While reading John Rice's Mathematical Statistics and Data Analysis (3rd edition) and I came across this theorem in Chapter 9 (page 338):
Suppose that for every $\theta_0$ in $\Theta$ there is test at level $\alpha$ of the hypothesis $H_0:\theta = \theta_0$. Denote the acceptance region of the test $A(\theta_0)$. Then the set $$C({\bf X}) = \{\theta : {\bf X} \in A(\theta)\}$$ is a $100(1-\alpha)\%$ confidence region for $\theta$.
Can someone help me understand this statement? What does $C({\bf X})$ look like? An example would be very helpful.
Best Answer
Let $X_1, X_2, \dots, X_9$ be a random sample from $\mathsf{Norm}{\mu, \sigma=15},$ with unknown mean $\mu.$ Suppose $\bar X = \frac{1}{9} \sum_{i=1}^9 X_i = 92.20225$ be the sample mean, as for the fictitious data sampled in R below.
Of course, in a real application, we would not know the true population mean.
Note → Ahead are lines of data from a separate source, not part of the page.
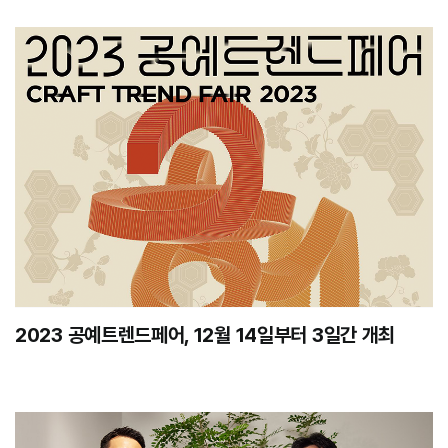
2023 공예트렌드페어, 12월 14일부터 3일간 개최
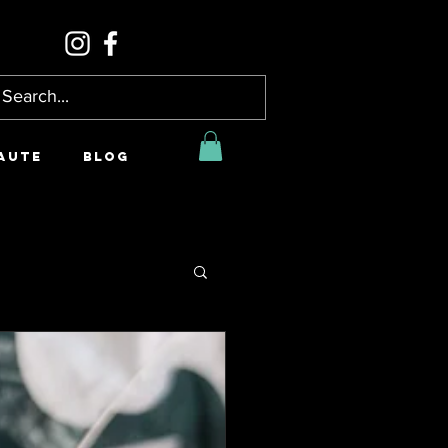
AUTE
BLOG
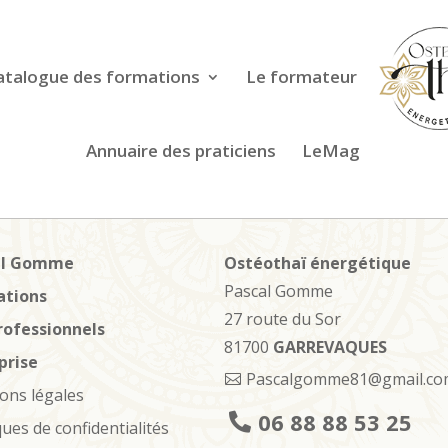
atalogue des formations
Le formateur
Annuaire des praticiens
LeMag
al Gomme
Ostéothaï énergétique
Pascal Gomme
ations
27 route du Sor
rofessionnels
81700
GARREVAQUES
prise
Pascalgomme81@gmail.co
ons légales
06 88 88 53 25
ques de confidentialités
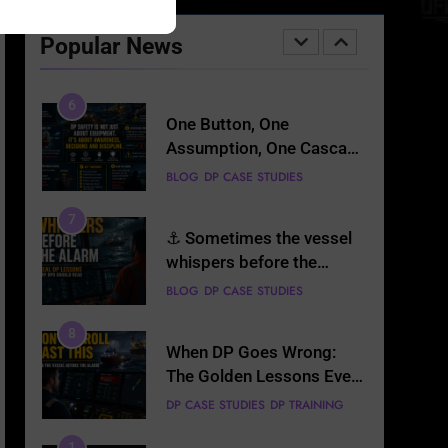
One Button, One
Assumption, One Cascade
Popular News
of Failures — Lessons
BLOG
DP CASE STUDIES
Every DPO Must Read
7
⚓ Sometimes the vessel
whispers before the
alarm… Can the DPO hear
BLOG
DP CASE STUDIES
it? 🌊🚨
8
When DP Goes Wrong:
The Golden Lessons Every
DPO Must Remember
DP CASE STUDIES
DP TRAINING
1
Your Digital CV & LinkedIn
Portfolio
BLOG
DP CASE STUDIES
2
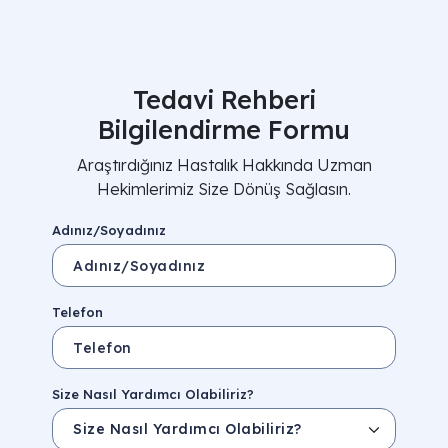
Tedavi Rehberi
Bilgilendirme Formu
Araştırdığınız Hastalık Hakkında Uzman
Hekimlerimiz Size Dönüş Sağlasın.
Adınız/Soyadınız
Telefon
Size Nasıl Yardımcı Olabiliriz?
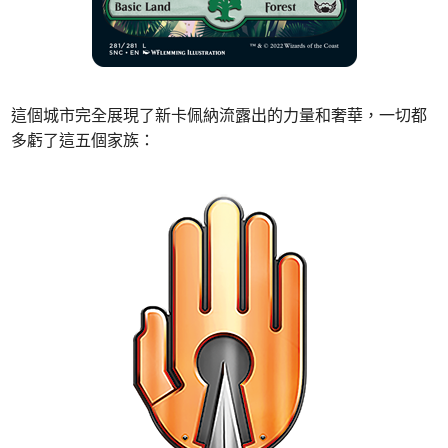
這個城市完全展現了新卡佩納流露出的力量和奢華，一切都
多虧了這五個家族：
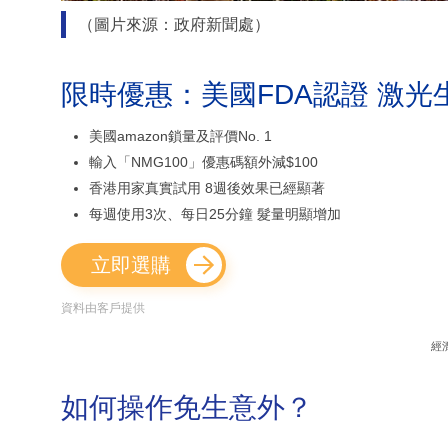
（圖片來源：政府新聞處）
限時優惠：美國FDA認證 激光
美國amazon鎖量及評價No. 1
輸入「NMG100」優惠碼額外減$100
香港用家真實試用 8週後效果已經顯著
每週使用3次、每日25分鐘 髮量明顯增加
立即選購
資料由客戶提供
經
如何操作免生意外？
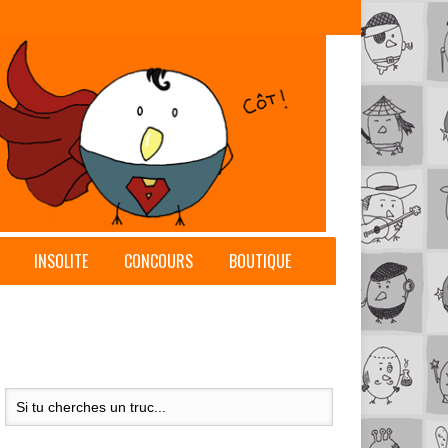
INSOLITE
CONCOURS
BOUTIQUE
Suppose we want to test $H_0: \mu=100$ against $H_a: \mu \ne 100$ at the 5% level.
Then the test statistic is $Z = \frac{\bar X - 100}{15/3} = -1.559549,$ as computed below.
In terms of $Z,$ the acceptance region is $|Z| < 1.959964.$ So, we do not reject $H_0.$
A corresponding 95% confidence interval for $\mu$ is of the form $$\bar X \pm 1.959964\frac{\sigma}{\sqrt{n}},$$ which is $(82.40243, 102.00207).$
In terms of the test statistic $Z,$ the endpoints of this CI are the endpoints of the 'acceptance' region.
In effect, on the scale of the data, the confidence interval consists of the 'acceptable' values of $\bar X.$